こうしたすれ違いの原因の一つとして、心理学の領域で「知識の呪い」と呼ばれる現象が議論されてきました。これは、自分が持つ知識や経験を当然のものだと感じすぎるあまり、他者にはそのような土台がないことを十分に考えられなくなるバイアスを指します。

本コラムでは、知識の呪いが生じる仕組みを複数の先行研究からたどり、いくつかの場面に当てはめて考えていきます。初めに、一般的な作業を題材にした実験で、専門家や中程度の経験者、初心者がどのように他者を見積もったかを取り上げます。続いて、医療現場の麻酔科医が患者や研修医とやり取りするときに起こる問題点を掘り下げ、グラフを使ったデータ提示の場面で生じる認識のズレについても目を向けます。

最後に、交渉の際に当事者が持つ情報量に差があるとき、合意を得にくくなる構造を整理し、まとめとして職場のマネジメントに対する含意を述べます。知識の呪いは専門家と初心者のギャップを表すだけでなく、組織内外のコミュニケーション全般に潜む見落としを照らす概念として、大いに考察に値するかもしれません。

知識の呪いで専門家は初心者を誤解する

まず視野に入れたいのは、複雑な課題を用いて専門家と初心者の思考の行き違いを調べた一連の実験です[1]。そこでは被験者を「専門家」「中程度の経験者」「初心者」の三群に分け、それぞれに同じタスクを課し、初心者が完了するまでの所要時間を予想してもらいました。同時に、いくつかの補助的な手法を組み合わせることで、専門家と初心者の推測がどのように変化するかが検証されました。

初心者のグループには未知の作業を出題し、「自分ならどれくらい時間がかかるか」を答えてもらいました。一方で専門家と中程度の経験者には「初心者ならどの程度時間を要するか」を見積ってもらい、実際の完了時間との差を評価しています。

すると、どのグループも実測値を下回る数字を思い描く例が多かったのですが、その下振れが特に大きかったのは専門家でした。中程度の経験者も正確さを欠く部分はあったものの、初心者の苦労をある程度は想像できていたようです。

専門家の見積もりが実際の数値を下回る背景としては、長くその分野に携わるうちに、基礎的なステップを無意識に処理してしまう現象が強く働いていることが挙げられます。自分が最初に学び始めたころを思い返そうとしても、記憶が曖昧になり、初心者の時分に直面していた難しさを再現しにくいのです。そのため、「これくらいの作業ならスムーズに進むはずだ」と決めつけ、現実の所要時間を大幅に下回る数字を想定してしまいます。

目を引く点として、初心者自身も「やってみたらあっさり終わるかもしれない」と楽天的にとらえ、進行を甘く見るケースが少なからず見受けられました。経験を全く積んでいない状態では、タスクをしっかり思い描けないため、「それほど手こずらないだろう」と思ってしまうのです。
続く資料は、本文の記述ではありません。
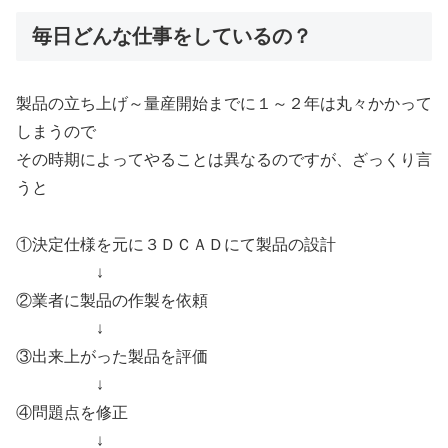
毎日どんな仕事をしているの？
製品の立ち上げ～量産開始までに１～２年は丸々かかって
しまうので
その時期によってやることは異なるのですが、ざっくり言
うと
①決定仕様を元に３ＤＣＡＤにて製品の設計
↓
②業者に製品の作製を依頼
↓
③出来上がった製品を評価
↓
④問題点を修正
↓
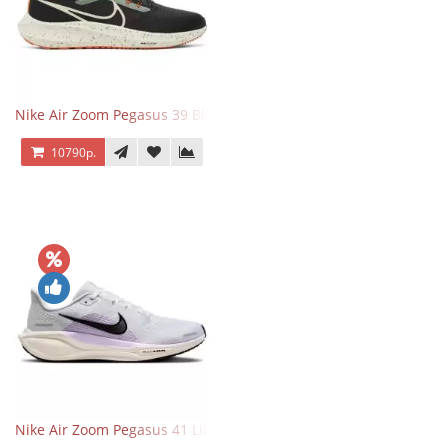
Nike Air Zoom Pegasus 39 Black White Orange
10790р.
Nike Air Zoom Pegasus 41 Lilac Bloom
研究の中では補正策として、被験者に過去の経験を想起させたり、初心者が遭遇しがちな問題点を事前に示したりする方法が試されました。初心者は若干ながら予想を修整できた一方、専門家にはあまり響かなかったと報告されています。専門家は、自分が積み重ねてきたノウハウを基準に必要な時間を推測する習慣を持っているため、数値を大幅に書き換えることに抵抗感があるのかもしれません。

この現象は現場でのOJTなどでもよく見られ、熟練社員が新人に業務を教える際に「ここは簡単だろう」と思い込み、説明を省く場面が少なくないでしょう。そうした思い込みが何気なく繰り返されると、初心者が抱える学習上のつまずきに気づかないまま先へ進んでしまいかねません。

麻酔科医も知識の呪いに陥る

医療の領域でも、知識の呪いが課題として指摘されています[2]。とりわけ麻酔科医は、術前に短時間で患者と接触しなければならない場合が多く、複雑な専門用語や技術的内容を使いこなします。
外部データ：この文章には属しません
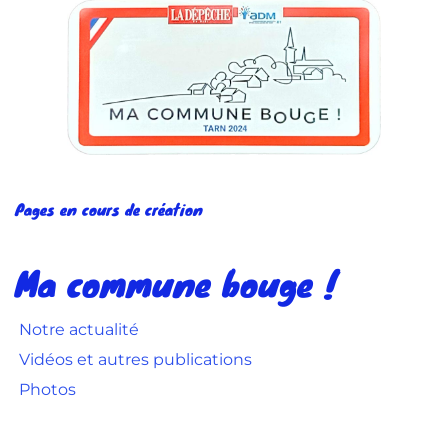
Pages en cours de création 
Ma commune bouge !
 Notre actualité
 Vidéos et autres publications 
Photos 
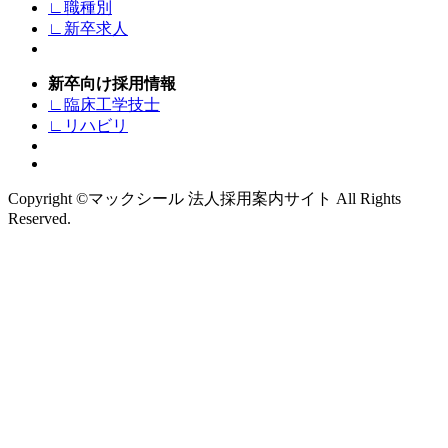
∟職種別
∟新卒求人
新卒向け採用情報
∟臨床工学技士
∟リハビリ
Copyright ©マックシール 法人採用案内サイト All Rights
Reserved.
ところが患者側は医学的知識に乏しいだけでなく、不安や恐怖を抱えているかもしれません。それにもかかわらず、「この程度の表現なら伝わるだろう」と想定すると、患者が本来もっと聞いておきたいことや、自分の状態について相談したいことを言い出しにくい雰囲気が生じる恐れがあります。

ある報告では、術前面談がわずかな時間で終わり、患者が麻酔に伴うリスクを正確に把握できないまま手術に臨むケースが紹介されています。医師のほうも「要点はすでに伝えたはずだ」と考え、患者の疑問に十分答えていない可能性があります。そして研修医に対しても、教える側が「こんな初歩的なことは知っているだろう」と思い込み、要所を省いてしまうことが問題視されています。その結果、研修医が肝心な手順を理解しきれずに進んでしまい、実際の処置で戸惑う展開になり得ます。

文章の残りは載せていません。